◆ WHAT THE TASK ASKS ◆
Copy out exactly the stretch below, from the line with "Страницы стран" through the line with "енні можна зрозуміти", both included; the pictures stay out.

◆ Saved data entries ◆
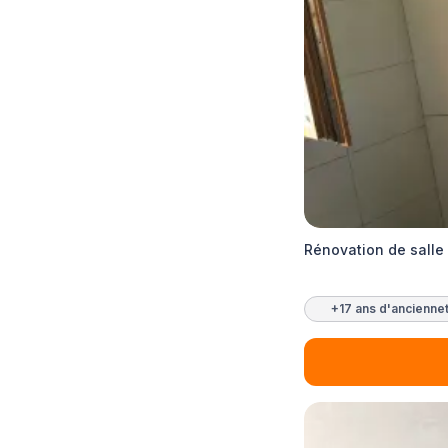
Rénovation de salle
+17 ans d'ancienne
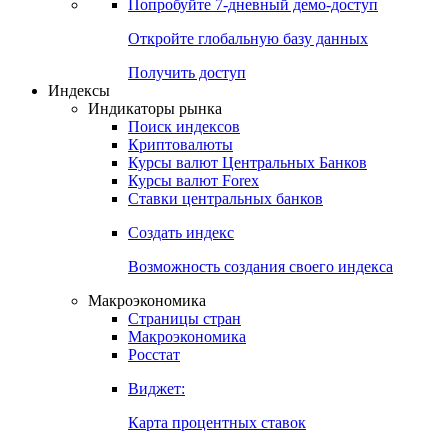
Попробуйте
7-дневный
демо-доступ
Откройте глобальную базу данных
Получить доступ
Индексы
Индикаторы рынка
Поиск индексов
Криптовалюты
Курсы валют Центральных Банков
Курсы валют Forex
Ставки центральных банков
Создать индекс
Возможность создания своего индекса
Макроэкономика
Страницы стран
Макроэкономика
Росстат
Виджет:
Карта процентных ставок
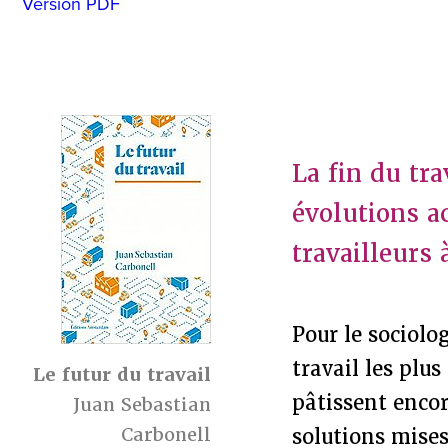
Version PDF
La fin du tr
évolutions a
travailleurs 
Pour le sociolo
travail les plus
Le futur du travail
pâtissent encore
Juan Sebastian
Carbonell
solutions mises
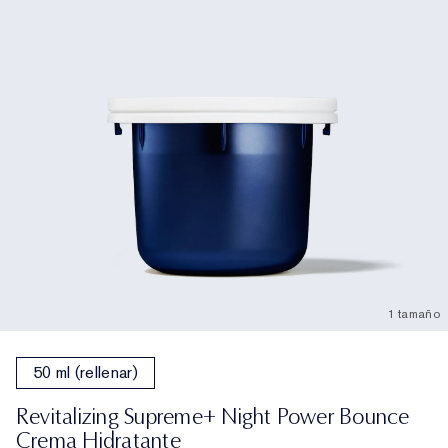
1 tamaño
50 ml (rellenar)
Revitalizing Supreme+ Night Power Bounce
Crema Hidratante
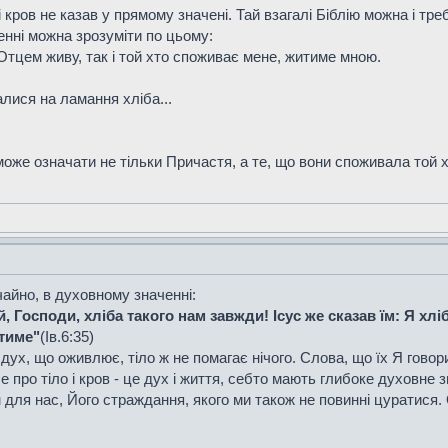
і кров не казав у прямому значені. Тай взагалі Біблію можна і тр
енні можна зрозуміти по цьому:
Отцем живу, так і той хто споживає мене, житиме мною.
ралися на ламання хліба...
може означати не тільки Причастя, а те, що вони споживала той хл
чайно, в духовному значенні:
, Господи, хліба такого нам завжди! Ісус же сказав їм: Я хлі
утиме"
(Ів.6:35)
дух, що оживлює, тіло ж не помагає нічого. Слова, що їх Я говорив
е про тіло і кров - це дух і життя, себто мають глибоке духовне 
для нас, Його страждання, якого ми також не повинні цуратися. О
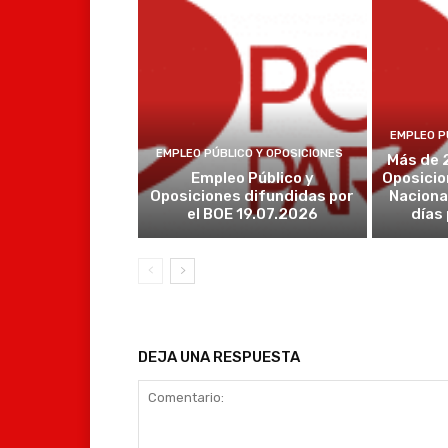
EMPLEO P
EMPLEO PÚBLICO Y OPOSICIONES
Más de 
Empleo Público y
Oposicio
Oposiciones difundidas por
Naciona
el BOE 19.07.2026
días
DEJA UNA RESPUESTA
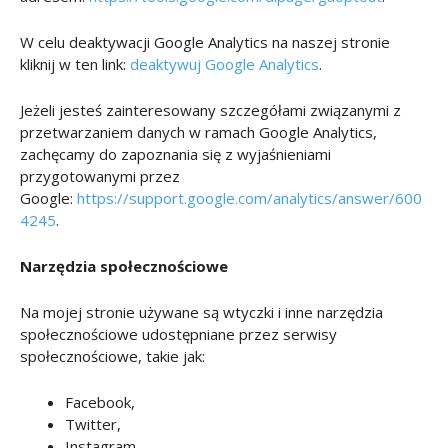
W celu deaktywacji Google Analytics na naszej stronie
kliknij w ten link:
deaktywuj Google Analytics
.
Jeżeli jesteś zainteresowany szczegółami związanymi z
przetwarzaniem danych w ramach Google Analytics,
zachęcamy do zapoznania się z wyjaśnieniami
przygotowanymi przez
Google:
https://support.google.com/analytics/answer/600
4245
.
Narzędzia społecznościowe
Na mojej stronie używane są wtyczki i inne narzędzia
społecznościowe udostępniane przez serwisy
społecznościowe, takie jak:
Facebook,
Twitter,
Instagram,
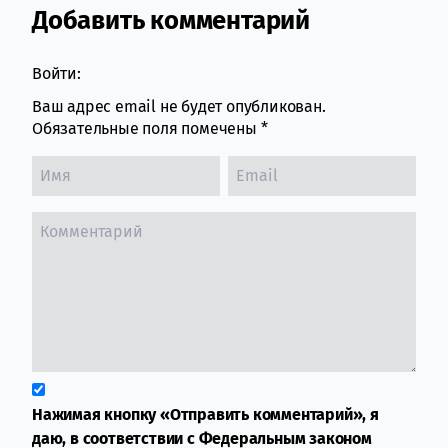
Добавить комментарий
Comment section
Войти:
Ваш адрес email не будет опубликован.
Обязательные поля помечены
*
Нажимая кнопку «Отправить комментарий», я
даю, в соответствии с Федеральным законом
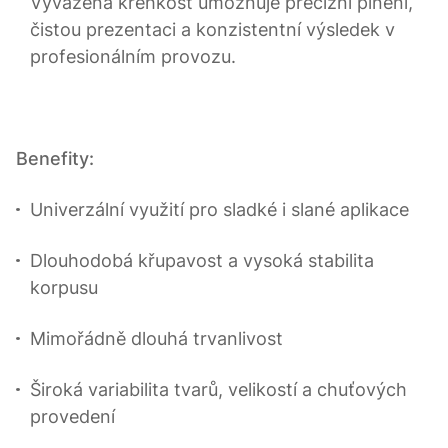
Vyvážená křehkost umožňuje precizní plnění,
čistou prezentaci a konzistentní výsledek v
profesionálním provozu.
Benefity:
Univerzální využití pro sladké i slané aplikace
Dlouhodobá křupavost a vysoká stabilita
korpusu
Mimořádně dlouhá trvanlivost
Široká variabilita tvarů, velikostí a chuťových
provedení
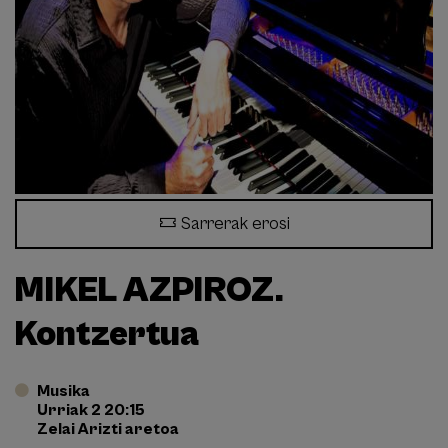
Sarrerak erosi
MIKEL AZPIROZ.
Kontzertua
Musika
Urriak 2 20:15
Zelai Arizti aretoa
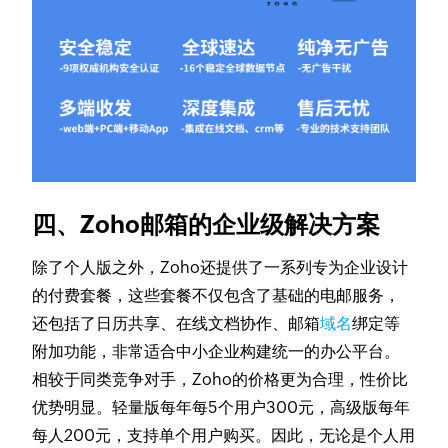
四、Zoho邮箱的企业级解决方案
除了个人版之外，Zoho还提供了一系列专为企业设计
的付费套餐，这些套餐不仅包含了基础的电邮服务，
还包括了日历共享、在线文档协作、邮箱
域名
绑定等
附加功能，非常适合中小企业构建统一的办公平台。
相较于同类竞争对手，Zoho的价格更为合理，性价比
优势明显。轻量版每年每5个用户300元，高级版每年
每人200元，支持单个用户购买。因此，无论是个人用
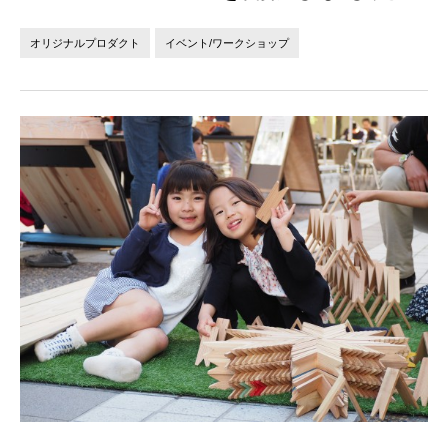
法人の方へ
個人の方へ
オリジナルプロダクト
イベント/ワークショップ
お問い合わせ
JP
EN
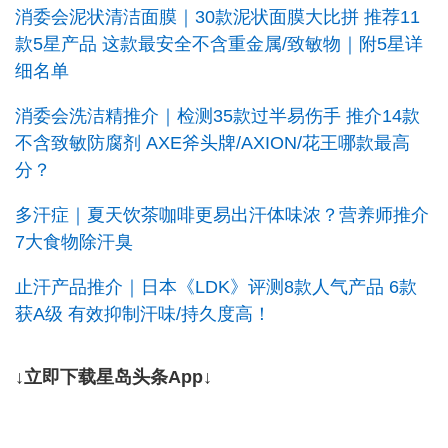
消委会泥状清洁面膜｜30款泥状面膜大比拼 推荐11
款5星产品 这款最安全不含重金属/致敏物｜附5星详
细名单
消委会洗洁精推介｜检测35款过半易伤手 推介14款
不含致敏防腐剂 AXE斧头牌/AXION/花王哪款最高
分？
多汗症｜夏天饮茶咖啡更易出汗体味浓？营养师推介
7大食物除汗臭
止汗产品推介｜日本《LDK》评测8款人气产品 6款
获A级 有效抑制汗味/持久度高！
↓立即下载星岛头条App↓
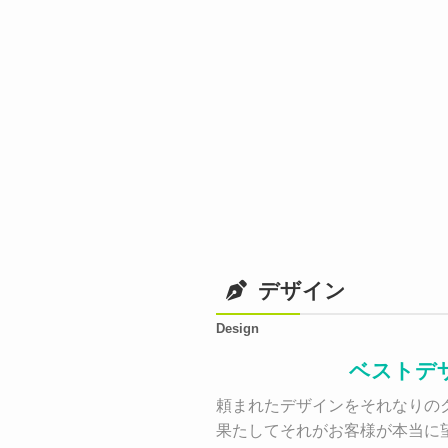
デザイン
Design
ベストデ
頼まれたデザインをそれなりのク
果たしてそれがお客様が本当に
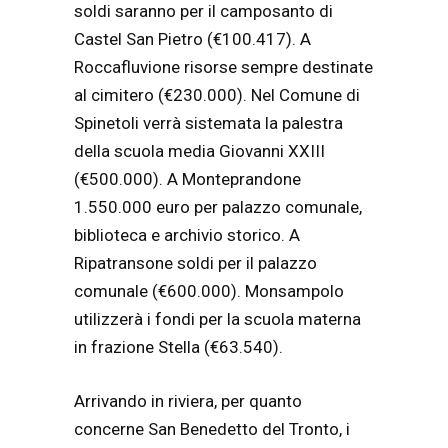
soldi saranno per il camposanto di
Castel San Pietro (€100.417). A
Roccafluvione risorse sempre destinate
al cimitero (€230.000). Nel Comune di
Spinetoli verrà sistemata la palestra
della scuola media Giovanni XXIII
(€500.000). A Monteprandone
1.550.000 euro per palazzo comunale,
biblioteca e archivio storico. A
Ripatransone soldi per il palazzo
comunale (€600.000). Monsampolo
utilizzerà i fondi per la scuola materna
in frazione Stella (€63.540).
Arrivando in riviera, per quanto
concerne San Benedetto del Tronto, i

◆ EXPECTED ANSWER ◆
Страницы стран
Макроэкономика
Росстат
Виджет:
Карта процентных ставок
Version PDF
La fin du tr
évolutions a
travailleurs 
Pour le sociolo
travail les plus
Le futur du travail
pâtissent encore
Juan Sebastian
Carbonell
solutions mises
1 tamaño
50 ml (rellenar)
Revitalizing Supreme+ Night Power Bounce
Crema Hidratante
і кров не казав у прямому значені. Тай взагалі Біблію можна і тр
енні можна зрозуміти по цьому:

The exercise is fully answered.